What is needed:
Print the line containing "информацией об использовании" and every later line of the records. Keep each one exactly as given, ending with the last.

Collected data:
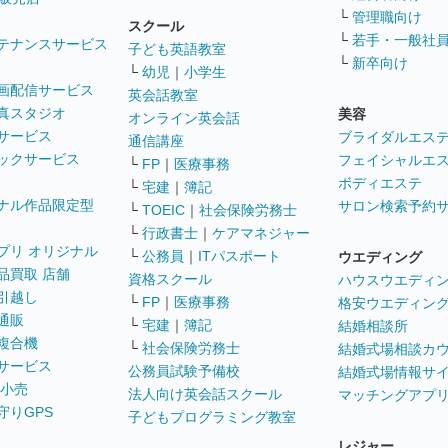
└
管理職向け
スクール
└
若手・一般社
テナンスサービス
子ども英語教室
└
新卒向け
└
幼児
｜
小学生
画配信サービス
英会話教室
真スタジオ
美容
オンライン英会話
サービス
ブライダルエス
通信講座
ックサービス
フェイシャルエ
└
FP
｜
医療事務
ボディエステ
└
宅建
｜
簿記
ナル作品限定型
サロン検索予約
└
TOEIC
｜
社会保険労務士
└
行政書士
｜
ケアマネジャー
プリ オリジナル
└
公務員
｜
ITパスポート
ウエディング
品買取 店舗
資格スクール
ハウスウエディ
引越し
└
FP
｜
医療事務
格安ウエディン
通販
└
宅建
｜
簿記
結婚相談所
複合機
└
社会保険労務士
結婚式場相談カ
サービス
公務員試験予備校
結婚式場情報サ
 小売
法人向け英会話スクール
マッチングアプ
守りGPS
子どもプログラミング教室
レジャー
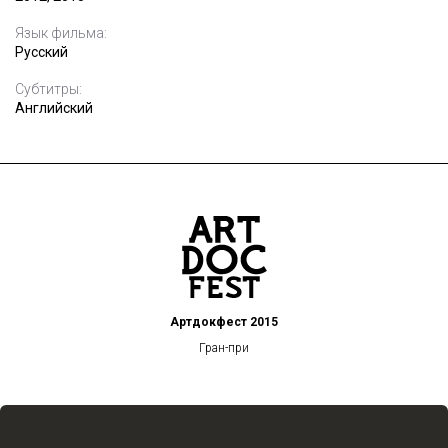
Язык фильма:
Русский
Субтитры:
Английский
Артдокфест 2015
Гран-при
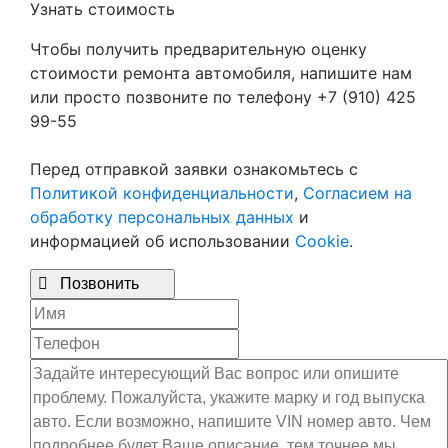
Узнать стоимость
Чтобы получить предварительную оценку
стоимости ремонта автомобиля, напишите нам
или просто позвоните по телефону +7 (910) 425
99-55
Перед отправкой заявки ознакомьтесь с
Политикой конфиденциальности
,
Согласием на
обработку персональных данных
и
информацией об использовании
Cookie
.

Позвонить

Solution for this task:
информацией об использовании
Cookie
.

Позвонить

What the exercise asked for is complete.